Starts orchestration or triggers the process (e.g. report, create an order) and sends the message to the orchestrator. Often a http endpoint.

Orchestrator function

This function coordinates activities and is the heart of the durable function. It also does status management.

Activity function

This is the function that will actually perform the work.

How it all works

Firstly, starter function gets the request and calls the orchestrator function. Then, execution history tracks the history in the history table. e.g. 1. Orchestrator started, 2. Execution started.

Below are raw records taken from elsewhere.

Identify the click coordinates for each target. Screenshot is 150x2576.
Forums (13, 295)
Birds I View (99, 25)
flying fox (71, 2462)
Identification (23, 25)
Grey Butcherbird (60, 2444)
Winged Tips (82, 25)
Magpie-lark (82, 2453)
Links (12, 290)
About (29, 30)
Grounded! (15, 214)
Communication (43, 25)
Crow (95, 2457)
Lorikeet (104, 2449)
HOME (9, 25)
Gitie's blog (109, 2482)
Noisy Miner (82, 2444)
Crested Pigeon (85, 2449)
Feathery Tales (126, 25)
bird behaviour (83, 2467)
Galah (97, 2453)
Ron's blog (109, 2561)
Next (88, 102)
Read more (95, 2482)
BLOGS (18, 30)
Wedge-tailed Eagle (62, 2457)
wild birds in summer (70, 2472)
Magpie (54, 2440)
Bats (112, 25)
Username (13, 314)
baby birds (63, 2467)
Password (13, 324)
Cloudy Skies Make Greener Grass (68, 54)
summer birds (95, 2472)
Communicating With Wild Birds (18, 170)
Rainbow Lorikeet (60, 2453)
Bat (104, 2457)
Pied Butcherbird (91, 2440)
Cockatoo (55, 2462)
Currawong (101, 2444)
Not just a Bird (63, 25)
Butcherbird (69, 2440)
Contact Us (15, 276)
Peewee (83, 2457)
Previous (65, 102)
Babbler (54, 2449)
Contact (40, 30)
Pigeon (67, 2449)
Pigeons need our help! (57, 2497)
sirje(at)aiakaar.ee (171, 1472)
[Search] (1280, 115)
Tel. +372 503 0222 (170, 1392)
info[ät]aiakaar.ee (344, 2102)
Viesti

Instead of calling activity function directly, it goes to execution history log and asks, ‘hey, did we peform this activity function?‘. If not, orchestrator function starts the activity function. This also gets recorded in the history table and then, the orchestration completes. Our activity function wakes up and then looks at the history table and finds that it has to run the function. After activity function finishes running, it updates the execution history. e.g. Task completed

Replayability

One of the cool thing about durable function is that it remembers the state. When the orchestration function gets called again the second time, it asks the execution history, ‘Have I run the activity function?’ and the execution history will say ‘Yes’ and return the output from the first call.

Orchestrator Constraints

Replayability means that the orchestrator code must be deterministic. What that means is that the orchestrator function will be replayed multiple times but it must produce the same result each time.

For example, if you use Guid.NewGuid everytime the orchestrator function runs, it’s going to generate differrent result each time. Use something like DurableOrchestrationContext.CurrentUtcTime

You can also use activity function in order to keep orchestrator function deterministic. e.g. Do I/O in activity function.

One last thing, don’t write infinite loop! As we’ve learnt from above, , history logs will record everything and the inifite loops will cause memory to run out. Use DurableOrchestrationContext.ContinueAsNew to clean all the logs.